Cause of Jaw Joints

Jaw joint disturbance is a disturbance that is directly in the front area of ​​the ear on both sides of the head, where the upper and lower jaws meet. This condition is quite complex because the left and right jaw joints can not move in sync at the time of functioning. Therefore, when the jaw joint is disrupted, there can be a considerable impact on the quality of life.

Ranging from children to the elderly, all potentially affected by jaw joints. However, this disorder is often experienced by adults aged 20-40 years, with the number of women suffers more than men.

Some studies have found that 70-85% of patients often experience a headache and 40% report facial pain. So before treatment is done, the cause of a headache should be identified first. In addition, the dentist is the first medical person who should be able to diagnose symptoms of jaw joint disorders.

Studies in Finland found that many patients with jaw joints experience overdiagnosis and overtreatment because the signs and symptoms of this disease are often not fully understood by practitioners.

Beware of the following symptoms of jaw joints:

  • The pain is right in front of the ear and can spread to the area of ​​the cheeks, ears, and skin.
  • Sometimes the jaw feels like a stuck or locked.
  • Because the position of the ear is very close to the jaw, then some people like to hear a voice in the ear. Sensitivity to sound in the ear will cause dizziness up to vertigo.
  • Can hear sounds when the jaw is chewing or moving the mouth. It is actually very normal, but if there is the pain in the joints, you need to be vigilant.

As a first aid at home, you can try the following ways to ease jaw joints:

  • Drug therapy to relieve swelling and reduce pain.
  • Eat foods with a soft texture like porridge, or it could be by cutting the food into small pieces so that more easily destroyed.
  • Avoid hard and chewy foods, let alone large ones.
  • Compress the side face with ice water for 10 minutes, then compress with the warm towel for 5 minutes. Do it several times a day.

To avoid jaw joints, here are some things you need to pay attention to:

  • Avoid the habit of pressing and closing the teeth. For example when biting objects that are
  • not food, such as pens, pencils, and nails.
  • Avoid calling by pinning it between the neck and cheeks.
  • Keep yourself away from activities that force open your mouth wide.
  • Reduce the cheek and chew on one side of the teeth.

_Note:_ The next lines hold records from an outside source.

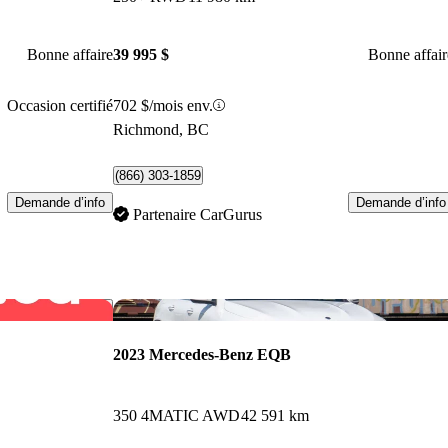
Bonne affaire
39 995 $
Bonne affair
Occasion certifié
702 $/mois env.
Richmond, BC
(866) 303-1859
Demande d’info
Demande d’info
Partenaire CarGurus
Enregistrer cette annonce
Enr
2023 Mercedes-Benz EQB
350 4MATIC AWD
42 591 km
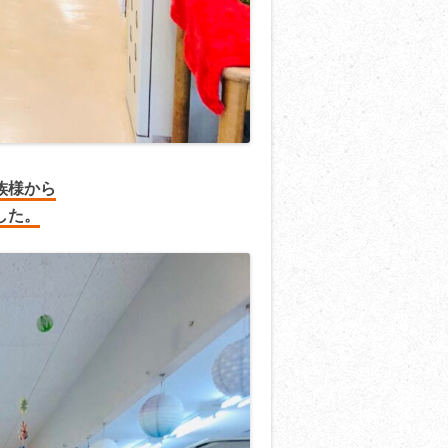
族様から
した。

The shape of the lower jaw attached to the joint resembles a sphere and attaches to the skull bone lined by cartilage. The bone is separated by a disc that serves as a silencer for the movement of chewing, opening, or closing the mouth on the joint remains smooth.

When there is interference with the jaw joint, there are several factors that could be the cause, namely:

  • Occlusion
    In this condition, the teeth are arranged fittingly with each other in and between the jaws. Formerly occlusion has always been considered the main cause of jaw joint disorders but lately much debated.

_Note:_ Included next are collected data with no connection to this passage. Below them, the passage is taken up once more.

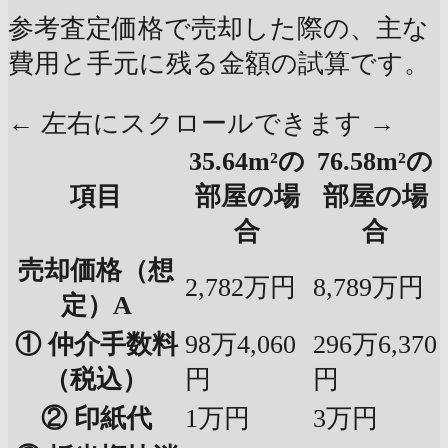
参考査定価格で売却した際の、主な
費用と手元に残る金額の試算です。
← 左右にスクロールできます →
35.64m²の
76.58m²の
項目
部屋の場
部屋の場
合
合
売却価格（想
2,782万円
8,789万円
定）A
① 仲介手数料
98万4,060
296万6,370
（税込）
円
円
② 印紙代
1万円
3万円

  • Trauma, which can be divided into two:


  • Microtrauma: A sudden large trauma resulting in changes in the structure of the jaw, such as a blow to the face or an accident.
    Microtrauma: Light but repetitive trauma over long periods of time, such as tightening and rubbing the teeth up and down hard. Both of these can cause microtrauma in involved tissues, such as teeth, jaw joints, or muscles.


  • Emotional stress
    Stress often has a very important role in jaw joint disorders. When stress occurs, the energy that arises will be channeled throughout the body. This condition can lead to interference, such as hypertension, asthma, heart disease, or increased contraction of the head and neck muscles.


  • Deep pain input
    It is all activity outside of the normal function and has no functional purpose. For example, habits such as cutting, swiping your teeth up and down hard, biting your nails, chewing on one side, and resting your chin. Patients who do these things, especially tightening and swiping teeth, often report a pain in the jaw joint and fatigue of the facial muscles when waking up.